Our tradition is based on creating peace. We are told to “Seek peace and pursue it.”
Rabbi Amy Eilberg teaches, “Notably, two commandments are explicitly articulated not as responses to a particular situation, but as imperatives to be followed – indeed, pursued – at all times. We are not only to act in accordance with these imperatives passively when the occasion arises. We are to actively seek out opportunities to engage in them. The two cases are the pursuit of justice, of which it is said, “Justice, justice shall you pursue” (Deut. 16:20) and the pursuit of peace, of which it is said, “Seek peace and pursue it” (Ps. 34:15). “
Our liturgy is full of references to it. It is the hope of Jews everywhere. We sing Oseh Shalom, Sim Shalom, Shalom Rav. We sing modern songs, Yerushalyim Shel Zahav. L’shanah Ha’ba’ah.

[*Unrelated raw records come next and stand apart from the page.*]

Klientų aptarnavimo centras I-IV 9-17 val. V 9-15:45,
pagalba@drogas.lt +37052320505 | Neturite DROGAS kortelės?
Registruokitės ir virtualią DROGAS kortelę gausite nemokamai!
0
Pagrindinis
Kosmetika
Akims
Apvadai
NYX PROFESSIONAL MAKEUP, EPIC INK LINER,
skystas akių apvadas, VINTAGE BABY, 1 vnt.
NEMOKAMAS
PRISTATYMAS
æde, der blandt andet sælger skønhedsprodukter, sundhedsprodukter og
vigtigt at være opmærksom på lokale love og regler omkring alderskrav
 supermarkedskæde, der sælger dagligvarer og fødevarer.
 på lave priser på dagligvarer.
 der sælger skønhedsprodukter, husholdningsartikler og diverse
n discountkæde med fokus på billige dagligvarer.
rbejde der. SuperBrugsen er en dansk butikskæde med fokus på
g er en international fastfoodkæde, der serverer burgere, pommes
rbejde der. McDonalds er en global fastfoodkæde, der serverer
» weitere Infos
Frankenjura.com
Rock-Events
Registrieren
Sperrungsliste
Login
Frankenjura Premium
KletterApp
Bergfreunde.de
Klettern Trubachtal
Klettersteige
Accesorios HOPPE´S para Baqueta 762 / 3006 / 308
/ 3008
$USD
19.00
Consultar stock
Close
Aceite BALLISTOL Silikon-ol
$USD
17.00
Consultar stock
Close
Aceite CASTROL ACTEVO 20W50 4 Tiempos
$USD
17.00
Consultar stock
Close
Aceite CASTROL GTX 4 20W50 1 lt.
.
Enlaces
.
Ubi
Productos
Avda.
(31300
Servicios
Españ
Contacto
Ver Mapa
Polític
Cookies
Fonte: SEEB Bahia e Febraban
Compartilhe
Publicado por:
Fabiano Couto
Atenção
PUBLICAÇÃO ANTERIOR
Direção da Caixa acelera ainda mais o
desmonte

My favorite piece of liturgy is, “Ufros Aleinu Sukkat Shlomech, Spread over us, the shelter of Your Peace”. We read the poem that follows in Siddur Sim Shalom by Jules Harlow that reminds us that each month on the new moon and each Shabbat that all people will worship God and search for peace in Jerusalem. And that God, too seeks peace in Jerusalem.
We pray that one day everyone will sit under their vine and fig tree and none shall make them afraid.
But in order for that to happen, we must stay informed. We must stay engaged. We must work for peace. We must run after it. We must pursue peace and justice. May this be so as we continue our celebration of Israel at 75.